_The problem:_ Beneath this instruction is a listing; print exactly the lines in it starting at the line that contains "32nd Degree" and going through the line that contains "slopes of the ’3 valleys’.".
*** Opening of Record excerpts ***
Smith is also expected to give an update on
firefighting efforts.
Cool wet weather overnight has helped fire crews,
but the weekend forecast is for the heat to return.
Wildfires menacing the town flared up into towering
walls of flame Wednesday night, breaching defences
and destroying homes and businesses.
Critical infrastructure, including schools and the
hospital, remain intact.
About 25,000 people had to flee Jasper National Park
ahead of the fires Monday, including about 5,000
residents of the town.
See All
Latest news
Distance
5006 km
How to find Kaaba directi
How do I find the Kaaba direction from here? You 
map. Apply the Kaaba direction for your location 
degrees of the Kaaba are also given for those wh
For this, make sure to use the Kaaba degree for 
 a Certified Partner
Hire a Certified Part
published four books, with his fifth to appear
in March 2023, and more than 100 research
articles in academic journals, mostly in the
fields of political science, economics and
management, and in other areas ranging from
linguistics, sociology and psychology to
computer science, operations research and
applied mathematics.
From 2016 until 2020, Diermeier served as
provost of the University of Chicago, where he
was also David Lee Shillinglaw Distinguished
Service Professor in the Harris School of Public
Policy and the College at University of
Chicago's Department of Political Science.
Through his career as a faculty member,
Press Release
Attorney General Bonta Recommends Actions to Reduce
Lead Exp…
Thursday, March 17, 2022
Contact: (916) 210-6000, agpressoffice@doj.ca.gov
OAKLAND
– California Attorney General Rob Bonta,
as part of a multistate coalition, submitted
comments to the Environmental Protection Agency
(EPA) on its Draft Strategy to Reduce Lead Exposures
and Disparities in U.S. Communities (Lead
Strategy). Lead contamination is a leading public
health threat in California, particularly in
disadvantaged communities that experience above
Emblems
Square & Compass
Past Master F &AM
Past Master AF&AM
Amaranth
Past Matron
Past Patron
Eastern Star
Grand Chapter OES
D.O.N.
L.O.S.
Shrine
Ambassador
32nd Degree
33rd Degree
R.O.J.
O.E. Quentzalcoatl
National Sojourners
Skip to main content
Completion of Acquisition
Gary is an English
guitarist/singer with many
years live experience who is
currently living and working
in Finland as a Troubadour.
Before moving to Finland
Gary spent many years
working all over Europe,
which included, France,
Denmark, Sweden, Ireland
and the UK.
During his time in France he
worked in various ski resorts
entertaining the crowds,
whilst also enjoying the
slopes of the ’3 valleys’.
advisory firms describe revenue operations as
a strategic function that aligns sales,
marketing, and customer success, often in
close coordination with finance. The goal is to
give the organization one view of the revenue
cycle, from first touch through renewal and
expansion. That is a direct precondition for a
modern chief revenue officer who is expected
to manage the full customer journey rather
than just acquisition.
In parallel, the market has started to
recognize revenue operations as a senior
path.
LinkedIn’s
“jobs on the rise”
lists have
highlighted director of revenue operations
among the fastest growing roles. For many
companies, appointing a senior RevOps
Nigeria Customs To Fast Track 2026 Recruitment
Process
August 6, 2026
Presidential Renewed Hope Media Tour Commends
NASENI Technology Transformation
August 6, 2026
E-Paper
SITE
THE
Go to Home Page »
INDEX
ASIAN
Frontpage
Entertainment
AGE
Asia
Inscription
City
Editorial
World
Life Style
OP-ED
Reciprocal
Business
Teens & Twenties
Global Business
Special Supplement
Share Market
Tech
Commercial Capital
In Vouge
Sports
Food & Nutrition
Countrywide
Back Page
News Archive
*** Close of Record excerpts ***
_Response for this exercise:_
32nd Degree
33rd Degree
R.O.J.
O.E. Quentzalcoatl
National Sojourners
Skip to main content
Completion of Acquisition
Gary is an English
guitarist/singer with many
years live experience who is
currently living and working
in Finland as a Troubadour.
Before moving to Finland
Gary spent many years
working all over Europe,
which included, France,
Denmark, Sweden, Ireland
and the UK.
During his time in France he
worked in various ski resorts
entertaining the crowds,
whilst also enjoying the
slopes of the ’3 valleys’.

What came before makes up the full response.